INPUT DATA
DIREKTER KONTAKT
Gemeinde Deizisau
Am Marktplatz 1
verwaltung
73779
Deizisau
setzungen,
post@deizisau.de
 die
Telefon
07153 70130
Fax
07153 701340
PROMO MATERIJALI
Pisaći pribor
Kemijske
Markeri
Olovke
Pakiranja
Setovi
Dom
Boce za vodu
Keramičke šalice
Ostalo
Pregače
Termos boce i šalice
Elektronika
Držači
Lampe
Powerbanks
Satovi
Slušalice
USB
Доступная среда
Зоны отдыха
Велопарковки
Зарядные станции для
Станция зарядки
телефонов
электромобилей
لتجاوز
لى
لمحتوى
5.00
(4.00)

...

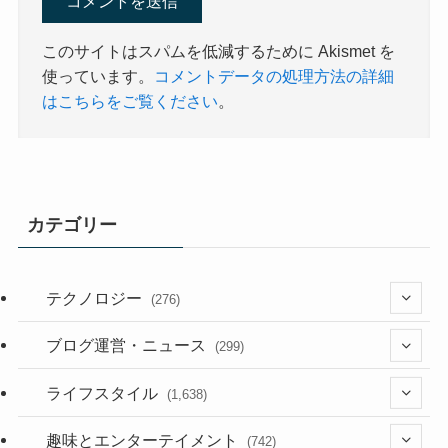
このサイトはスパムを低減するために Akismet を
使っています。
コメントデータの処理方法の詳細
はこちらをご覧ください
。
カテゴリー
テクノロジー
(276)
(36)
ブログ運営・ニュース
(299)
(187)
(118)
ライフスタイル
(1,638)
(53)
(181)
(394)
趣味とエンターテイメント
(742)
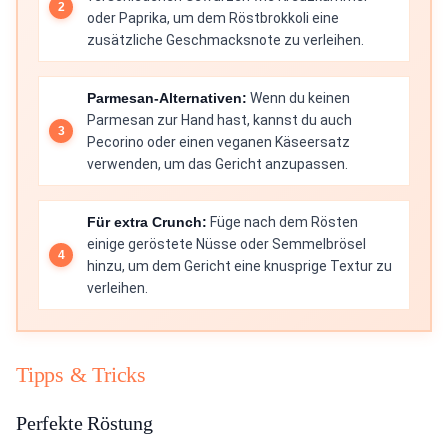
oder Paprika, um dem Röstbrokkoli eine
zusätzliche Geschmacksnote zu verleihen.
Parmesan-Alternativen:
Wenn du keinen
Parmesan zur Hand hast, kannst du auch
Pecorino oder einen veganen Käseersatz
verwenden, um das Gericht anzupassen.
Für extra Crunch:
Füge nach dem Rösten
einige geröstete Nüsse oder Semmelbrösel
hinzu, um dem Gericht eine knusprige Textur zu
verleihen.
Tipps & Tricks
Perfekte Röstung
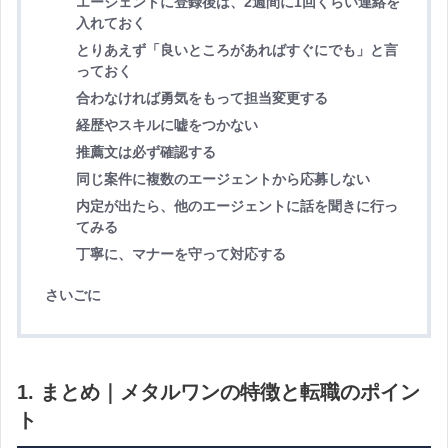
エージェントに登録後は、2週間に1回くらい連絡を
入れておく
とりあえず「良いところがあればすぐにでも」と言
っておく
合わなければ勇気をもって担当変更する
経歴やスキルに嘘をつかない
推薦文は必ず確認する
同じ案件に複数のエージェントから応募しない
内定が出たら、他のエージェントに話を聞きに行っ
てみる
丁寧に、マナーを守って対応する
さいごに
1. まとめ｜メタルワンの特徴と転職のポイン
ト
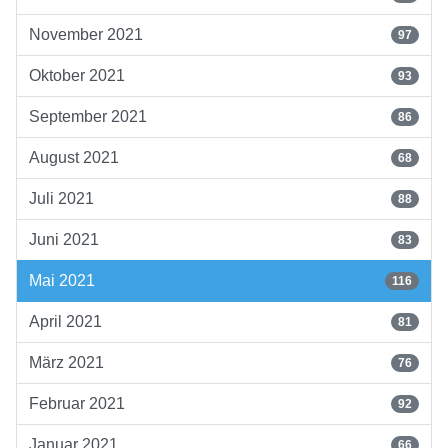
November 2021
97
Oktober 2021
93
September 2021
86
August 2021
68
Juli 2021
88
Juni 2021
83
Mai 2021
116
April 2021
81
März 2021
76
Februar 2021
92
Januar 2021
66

--

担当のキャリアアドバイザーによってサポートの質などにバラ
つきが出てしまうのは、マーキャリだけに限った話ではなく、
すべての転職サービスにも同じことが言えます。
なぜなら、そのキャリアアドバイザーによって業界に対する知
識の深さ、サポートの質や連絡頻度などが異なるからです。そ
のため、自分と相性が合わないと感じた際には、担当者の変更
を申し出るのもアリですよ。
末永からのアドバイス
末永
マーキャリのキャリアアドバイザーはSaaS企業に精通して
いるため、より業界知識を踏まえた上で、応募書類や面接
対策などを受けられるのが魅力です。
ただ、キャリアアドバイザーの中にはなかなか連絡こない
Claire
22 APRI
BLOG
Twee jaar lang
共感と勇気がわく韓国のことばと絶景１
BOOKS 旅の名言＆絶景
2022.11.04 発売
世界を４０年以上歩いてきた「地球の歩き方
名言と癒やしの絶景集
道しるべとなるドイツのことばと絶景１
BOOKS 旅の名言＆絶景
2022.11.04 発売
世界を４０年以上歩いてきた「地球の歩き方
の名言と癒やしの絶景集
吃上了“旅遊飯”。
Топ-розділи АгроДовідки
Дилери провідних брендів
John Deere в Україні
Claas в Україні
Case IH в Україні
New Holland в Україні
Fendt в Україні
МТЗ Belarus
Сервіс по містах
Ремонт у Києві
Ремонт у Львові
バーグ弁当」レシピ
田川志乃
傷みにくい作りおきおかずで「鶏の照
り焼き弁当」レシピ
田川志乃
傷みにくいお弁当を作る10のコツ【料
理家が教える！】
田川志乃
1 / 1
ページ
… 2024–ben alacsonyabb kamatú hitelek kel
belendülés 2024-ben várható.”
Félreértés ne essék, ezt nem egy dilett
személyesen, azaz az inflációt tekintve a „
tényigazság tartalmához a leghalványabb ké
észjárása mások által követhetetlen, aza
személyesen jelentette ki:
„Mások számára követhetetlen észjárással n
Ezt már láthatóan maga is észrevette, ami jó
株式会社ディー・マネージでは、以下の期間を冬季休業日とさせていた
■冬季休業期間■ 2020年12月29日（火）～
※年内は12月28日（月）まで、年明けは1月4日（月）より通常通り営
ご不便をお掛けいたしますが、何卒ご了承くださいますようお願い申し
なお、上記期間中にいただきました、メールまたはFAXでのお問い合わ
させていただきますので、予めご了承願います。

EXERCISE REQUIREMENTS
Where the string "Gericht" occurs in a line of the material above, copy the whole line.

SOLUTION
verwenden, um das Gericht anzupassen.
hinzu, um dem Gericht eine knusprige Textur zu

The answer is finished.